■ TRY IT:
Repeat each entry below exactly, omitting any picture it holds.

■ Dataset entries:
╭──

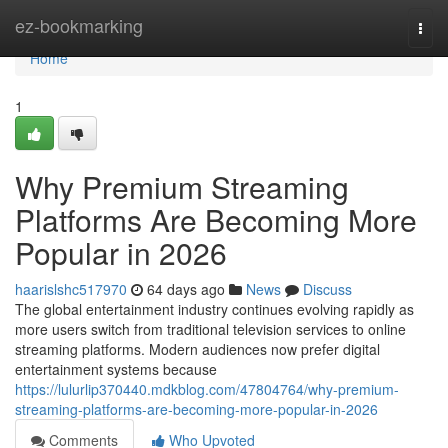
Home
ez-bookmarking
Togg
navi
Home
1
Why Premium Streaming
Platforms Are Becoming More
Popular in 2026
haarislshc517970
64 days ago
News
Discuss
The global entertainment industry continues evolving rapidly as
more users switch from traditional television services to online
streaming platforms. Modern audiences now prefer digital
entertainment systems because
https://lulurlip370440.mdkblog.com/47804764/why-premium-
streaming-platforms-are-becoming-more-popular-in-2026
Comments
Who Upvoted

╰──

■ RESPONSE TO THIS EXERCISE:
Home
ez-bookmarking
Togg
navi
Home
1
Why Premium Streaming
Platforms Are Becoming More
Popular in 2026
haarislshc517970
64 days ago
News
Discuss
The global entertainment industry continues evolving rapidly as
more users switch from traditional television services to online
streaming platforms. Modern audiences now prefer digital
entertainment systems because
https://lulurlip370440.mdkblog.com/47804764/why-premium-
streaming-platforms-are-becoming-more-popular-in-2026
Comments
Who Upvoted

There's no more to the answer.